Just think of the real issues here. We must rid ourselves of the foreign oil dependency or major shockwaves will hit our economy. Until then, our military and economic security will be tied to hostile supply chains. We need to build and to revitalize infrastructure that supports this goal.  We should not be rewarding companies for shipping jobs overseas, but instead reward business for creating local jobs by building locally. We need to promote local businesses rather than the big-box chains because they are the cornerstones to thriving communities. They are likely to keep their products, services, and jobs here.
We need to recognize the worth of all individuals in America (e.g. white, black, Latino, gay, or non-Christian). We need a responsible immigration policy that does not reward illegal immigration or company recruitment of illegal workers and punish the firms that do.  For immigration, do not reward those who came here illegally, but of those who did not, give them a fair path to citizenship equivalent to the many people have paid the price to be here legally.
We need a tax structure that is simpler and fair. Ensure that Social Security and Medicare are available for the next generations.  Protect the rights of workers and their savings by limiting how much destruction the upper elite can impose upon us with their reckless investing mechanisms. Stabilize the market by putting a moratorium on trading for a period of 30 days because the current reckless volatility is destroying savings and retirement accounts.
Put the focus back on science and math rather than athletics, and reward the teachers that show progress in their classes.  Buy back federal student loans and reduce cost of college educations instead of giving the banks bailout money. 
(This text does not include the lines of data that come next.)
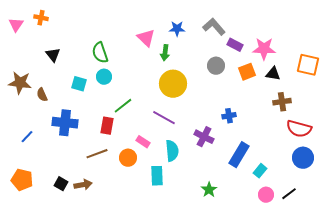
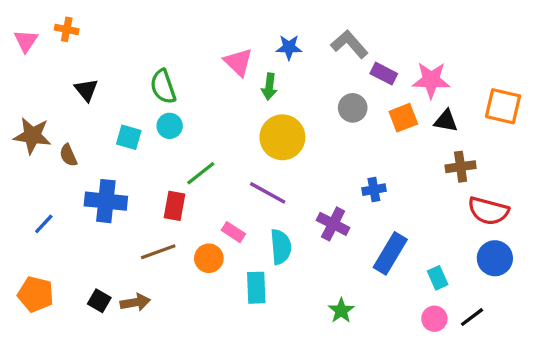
cyan rectangle: (260, 171) -> (438, 278), moved, turned -64

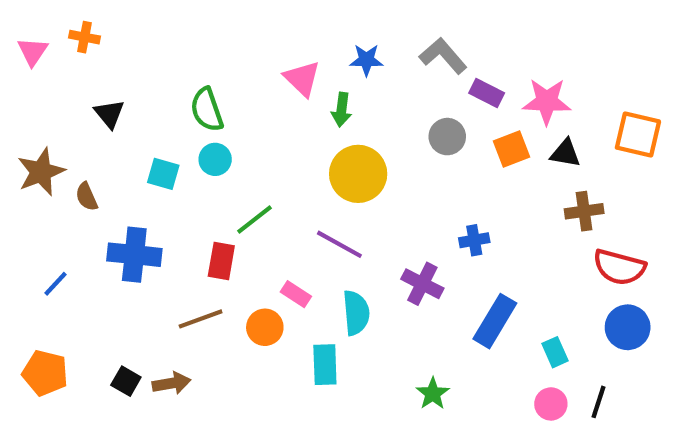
brown star: (32, 136) -> (41, 172), turned -30
black line: (472, 317) -> (599, 402), turned -35

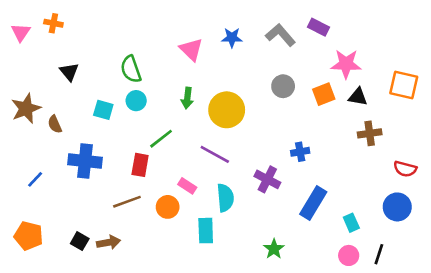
purple rectangle: (487, 93) -> (318, 27), moved
green arrow: (342, 110) -> (187, 98), moved
red semicircle: (619, 267) -> (405, 169), moved, size x0.7

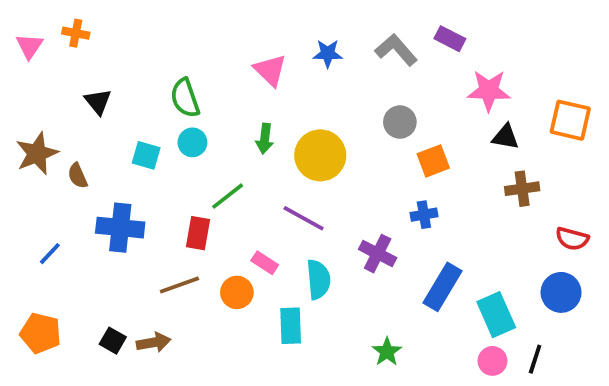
orange square: (324, 94) -> (433, 161), moved
cyan rectangle: (351, 223) -> (496, 315), size x1.6

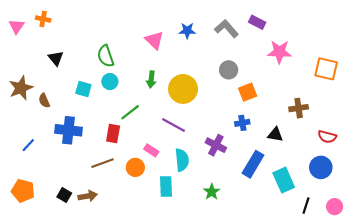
black triangle: (505, 137) -> (275, 135), moved
green star: (387, 352) -> (212, 192), moved
pink circle: (492, 361) -> (335, 207), moved

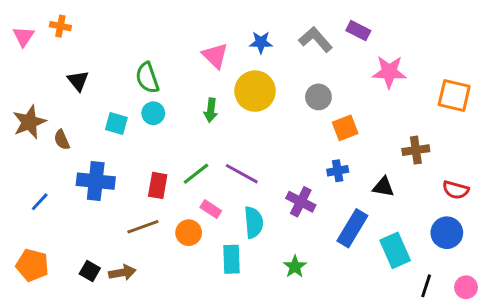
yellow circle: (183, 89) -> (255, 91), moved
green line: (130, 112) -> (196, 174), moved

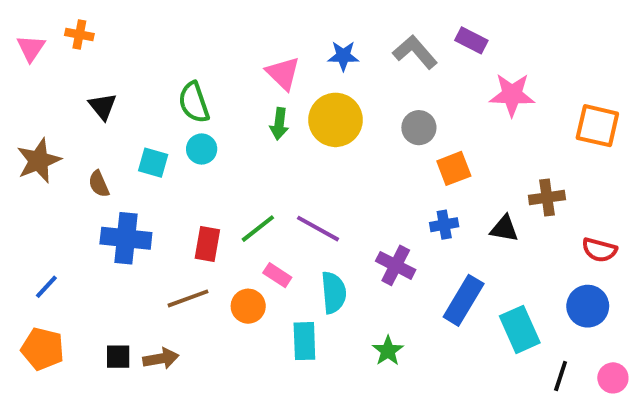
green arrow: (211, 110) -> (279, 124), moved
brown semicircle: (62, 140) -> (99, 184), moved
black triangle: (383, 187) -> (504, 229), moved
blue line: (40, 202) -> (46, 287), moved
black square: (90, 271) -> (118, 357), turned -30

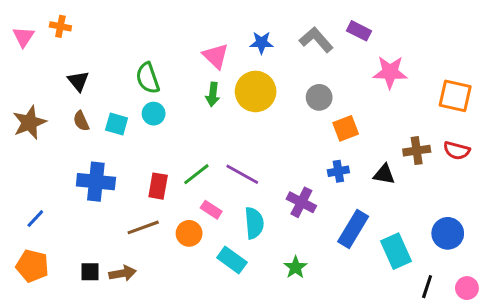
brown semicircle: (99, 184) -> (81, 121), moved
red semicircle: (599, 250) -> (457, 151), moved
cyan rectangle: (304, 341) -> (232, 260), turned -52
All of these are real substantive policy issues that require tackling hard issues. For these, I would vote and like to see the votes for the interests of Iowans rather than party line vote.   We must focus upon the policy issues rather than towing rhetoric that serves to stalemate progress or promotes a popularity contest.  I know what it is like to live paycheck-to-paycheck, and I know what it is like to save money in investments to watch the fickle Wall Street bozos ruin nest eggs. I know what it is like to lose precious people in life and have government intervene where it should not. I have studied political science for years, and we need something better than this antiquated system of corrupt politics in America that shows the wealth of American interests and American innovation.